Description of PhD project
It is well known that fracture healing is a highly orchestrated process going along with inflammation,
angiogenesis and tissue remodeling. This healing cascade is triggered by the appearance of different
cell types and the secretion of various cytokines and growth factors. Cells immigrating into the
injured area need to adapt fast to the altered environment and start proliferation and differentiation.
Thus they have a high energy demand. There is growing evidence that cells are sensitive to metabolic
reprogramming by nutrientsensitive modifications of transcriptional active proteins, such as
acetylation or glycosylation. These processes depend on the availability of metabolic pathway
intermediates. The linkage of metabolic and signaling pathways allows cells to modulate actions as
metabolism, proliferation and differentiation according to their metabolic resources.

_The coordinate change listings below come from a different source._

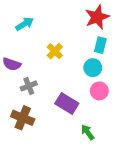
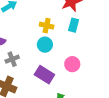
yellow cross: (55, 51) -> (47, 26), moved, turned -32
cyan circle: (93, 68) -> (45, 45), moved

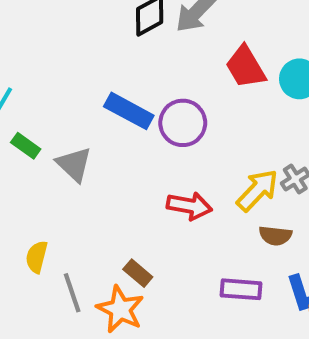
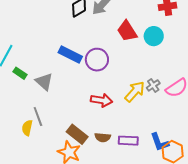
brown semicircle: (275, 236) -> (103, 137), moved
brown rectangle: (138, 273) -> (77, 134), size x1.5
gray line: (72, 293) -> (38, 116), moved

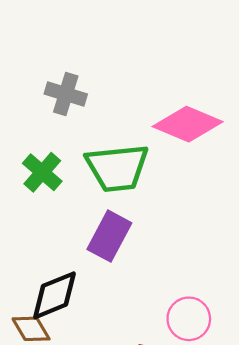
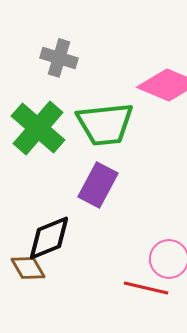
green cross: (42, 172) -> (38, 128), size x1.5

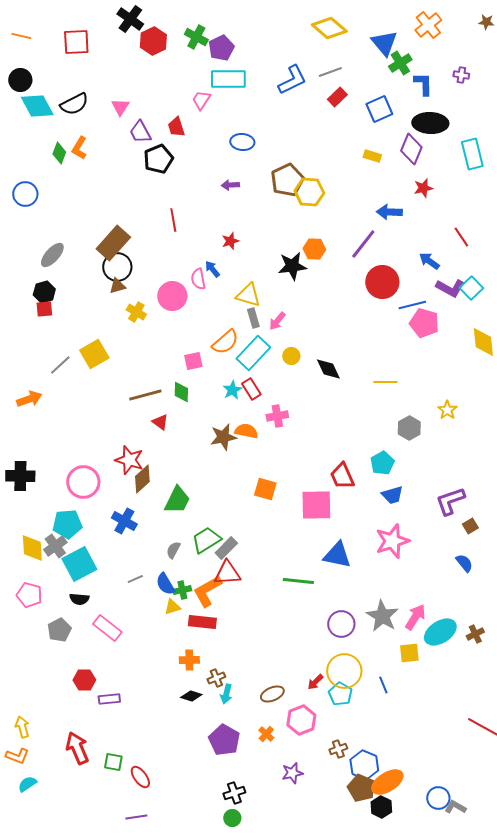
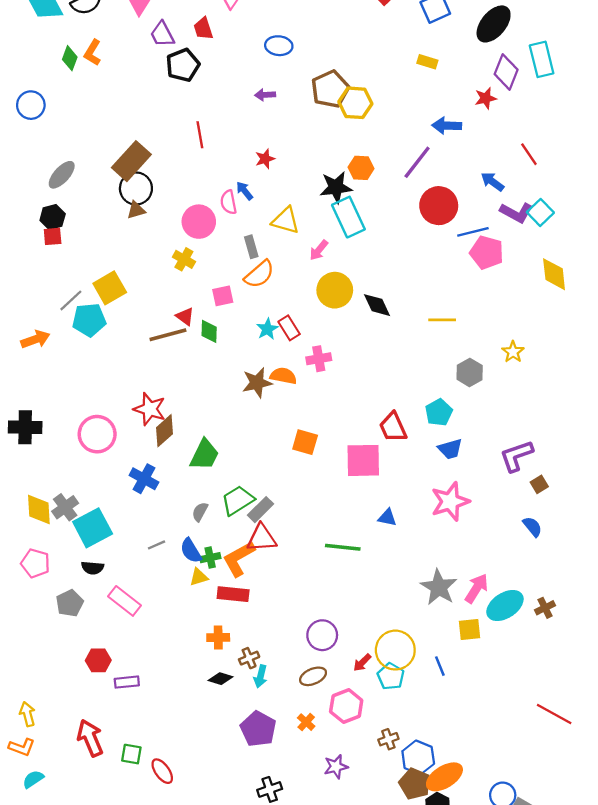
black ellipse: (430, 123) -> (494, 24), turned -52
purple diamond: (411, 149) -> (506, 72), moved
yellow cross: (136, 312) -> (184, 259), moved
gray rectangle: (253, 318) -> (251, 247), moved
cyan rectangle: (253, 353) -> (348, 217), moved, turned -68
yellow circle: (291, 356) -> (335, 290), size x1.8
red triangle: (160, 422) -> (185, 316), moved
cyan pentagon: (67, 524) -> (89, 320), moved
blue triangle: (337, 555) -> (387, 518), size x0.6
purple circle: (341, 624) -> (322, 635), moved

This highlights
the possibility that the energy metabolism driven by the accessible nutrients and the metabolic
microenvironment affects the phenotype of cells immigrating the injured bone and can influence
regeneration by affecting Macrophage phenotype, T cell polarization or stem cell differentiation.
Hypothesis: The appearance and function of distinct cells during bone repair are regulated by the
local metabolic environment.
In this project the local metabolic conditions will be analyzed by metabolomics and proteomics at
different stages during bone regeneration under normal and mechanical disturbed healing conditions
(rigid and semi-rigid fracture fixation) in young and aged animals. The obtained results will be
connected to the existence of different cell subsets (detection via e.g. flow cytometry,
immunohistochemistry), surrounding mechanical conditions, as wells as age.
The aim of this project is to understand the correlation of energy metabolism with the appearance
and function of cell subsets and subsequent healing outcome during bone fracture repair.